渡邊です。
データ分析や機械学習などにおいて、単一または複数のデータソースからデータを集約し、必要に応じて変換・加工した上で、データベースやデータウェアハウスなどに格納することがあります。これをETL(Extract, Transform and Load)処理と呼びます。
AWS GlueはこのETL処理を『分散処理』かつ『サーバレス』で提供するサービスです。

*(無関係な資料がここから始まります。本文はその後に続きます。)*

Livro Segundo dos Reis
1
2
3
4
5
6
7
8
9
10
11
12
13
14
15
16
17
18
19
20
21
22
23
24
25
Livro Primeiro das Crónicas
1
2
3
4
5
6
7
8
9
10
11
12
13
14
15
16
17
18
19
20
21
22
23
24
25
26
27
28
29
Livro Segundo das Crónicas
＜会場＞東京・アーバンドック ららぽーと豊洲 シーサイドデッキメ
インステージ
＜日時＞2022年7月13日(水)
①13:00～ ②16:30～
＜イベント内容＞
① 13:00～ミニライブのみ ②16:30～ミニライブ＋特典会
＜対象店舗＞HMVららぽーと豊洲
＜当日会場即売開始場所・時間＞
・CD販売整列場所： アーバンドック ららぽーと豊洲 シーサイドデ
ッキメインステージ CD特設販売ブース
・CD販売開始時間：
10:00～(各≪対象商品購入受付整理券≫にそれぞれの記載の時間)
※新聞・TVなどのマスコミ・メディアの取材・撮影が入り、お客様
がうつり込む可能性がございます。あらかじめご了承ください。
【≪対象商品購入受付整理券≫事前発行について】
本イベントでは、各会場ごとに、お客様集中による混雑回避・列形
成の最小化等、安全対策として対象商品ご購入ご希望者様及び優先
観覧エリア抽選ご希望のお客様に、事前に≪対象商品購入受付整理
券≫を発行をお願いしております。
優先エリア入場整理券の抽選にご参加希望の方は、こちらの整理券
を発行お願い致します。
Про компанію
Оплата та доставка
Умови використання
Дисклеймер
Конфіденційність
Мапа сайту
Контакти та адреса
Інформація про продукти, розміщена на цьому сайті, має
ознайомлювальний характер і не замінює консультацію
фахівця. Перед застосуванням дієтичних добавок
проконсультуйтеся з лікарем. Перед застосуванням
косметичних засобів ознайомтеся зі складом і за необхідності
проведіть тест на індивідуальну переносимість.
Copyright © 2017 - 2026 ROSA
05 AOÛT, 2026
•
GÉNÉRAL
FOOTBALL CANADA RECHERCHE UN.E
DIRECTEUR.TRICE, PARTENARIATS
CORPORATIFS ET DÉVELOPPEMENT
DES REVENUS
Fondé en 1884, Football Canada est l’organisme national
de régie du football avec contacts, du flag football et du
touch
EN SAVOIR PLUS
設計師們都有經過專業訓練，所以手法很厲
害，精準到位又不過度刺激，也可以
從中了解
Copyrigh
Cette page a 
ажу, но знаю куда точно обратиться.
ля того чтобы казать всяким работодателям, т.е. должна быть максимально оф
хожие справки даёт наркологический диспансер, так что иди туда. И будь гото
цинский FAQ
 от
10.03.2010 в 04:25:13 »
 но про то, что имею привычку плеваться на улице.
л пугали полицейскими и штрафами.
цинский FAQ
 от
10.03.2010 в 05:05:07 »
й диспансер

今回はこのAWS Glueを動かすこと自体を目的として、なるべく簡単な構成と処理内容で試してみようと思います。
構成
構築する構成は下図の通りです。
S3バケットからデータをインプットし、同じS3バケットへアウトプットします。
全体の流れ
今回の構築は第1回・第2回に分けて、次のように進めます。
第1回
・サンプルデータの準備
・S3バケットとフォルダの作成
・Databaseの作成
・Crawlerの作成と実行
・Tableの確認
第2回
・IAMの変更
・Jobの作成と実行
・結果の確認
サンプルデータの準備
機械学習でよく用いられるアヤメのデータを今回のサンプルデータとします(※1、※2)。
下記URLで公開されています。
http://archive.ics.uci.edu/ml/machine-learning-databases/iris/iris.data
http://archive.ics.uci.edu/ml/machine-learning-databases/iris/iris.names
先頭行に列名を付加して、下記のようにします。
1 2 3 4 5 6 7 8 9 10 11 12 |
sepal length in cm,sepal width in cm,petal length in cm,petal width in cm,class 5.1,3.5,1.4,0.2,Iris-setosa 4.9,3.0,1.4,0.2,Iris-setosa 4.7,3.2,1.3,0.2,Iris-setosa 4.6,3.1,1.5,0.2,Iris-setosa 5.0,3.6,1.4,0.2,Iris-setosa (中略) 6.7,3.0,5.2,2.3,Iris-virginica 6.3,2.5,5.0,1.9,Iris-virginica 6.5,3.0,5.2,2.0,Iris-virginica 6.2,3.4,5.4,2.3,Iris-virginica 5.9,3.0,5.1,1.8,Iris-virginica |
※1:アヤメのデータをサンプルとするのは何故か?
→アヤメのデータでなければならない理由はありませんが、次の三点からこのデータを選びました。
・オープンデータであること →この記事をご覧になった方が、データ作成の手間無くすぐに、同じデータで、同じことが出来る
・データ量が小さい →ダウンロードや処理に時間がかからない
・CSV形式 →AWS Glueで扱えるデータ形式の中で恐らく最も広く知られている
※2:アヤメのデータで何をするのか?
→この構築では、AWS Glueを動かすこと自体を目的として、なるべく簡単に試すことにしました。従って、データの変換・加工も、『列の順番を変える』『特定の列を削除する』など、ごく簡単な内容にとどめました(第2回で実行します)。勿論、AWS Glueでは、Jobのスクリプト次第で、データの結合などのより高度な処理も実現出来ます。
S3バケットとフォルダの作成
S3バケットを作成し、『input』『output』『script』『temp』の4フォルダを作成します。
『input』フォルダにサンプルデータを格納します。
Databaseの作成
AWS Glueを選択します。
左ペインの『Database』を選択します。
『Add database』ボタンをクリックします。
Database名を入力して、『Create』ボタンをクリックします。
Databaseが作成されました。左ペインの『Crawlers』を選択します。
Crawlerの作成と実行
『Add crawler』ボタンをクリックします。
Crawler名を入力します。
『Inclue path』欄の横に表示されるフォルダマークをクリックします。
先程作成したS3バケットの『input』フォルダを選択します。
『Include path』の末尾に『/(スラッシュ)』を付けて、『Next』ボタンをクリックします。
『Next』ボタンをクリックします。
作成するIAMロール名を入力して、『Next』ボタンをクリックします。
『Next』ボタンをクリックします。
先程作成したDatabaseを選択して、『Next』ボタンをクリックします。
『Finish』ボタンをクリックします。
Crawlerが作成されました。作成したCrawlerのチェックボックスをチェックします。
『Run crawler』ボタンをクリックします。
Crawlerが開始され、『Status』が『Starting』になります。
Crawlerが終了すると、『Status』に処理時間が表示されます。
Tableの確認
左ペインの『Tables』を選択し、作成されたTableのチェックボックスをチェックします。
『Action』から『View details』を選択します。
Tableの詳細が表示されます。『Schema』にデータの列名、データ型が表示されていることが確認出来ます。
まとめ
第1回はサンプルデータの準備から、データの列名や型(メタデータ)を取得するまでを実行しました。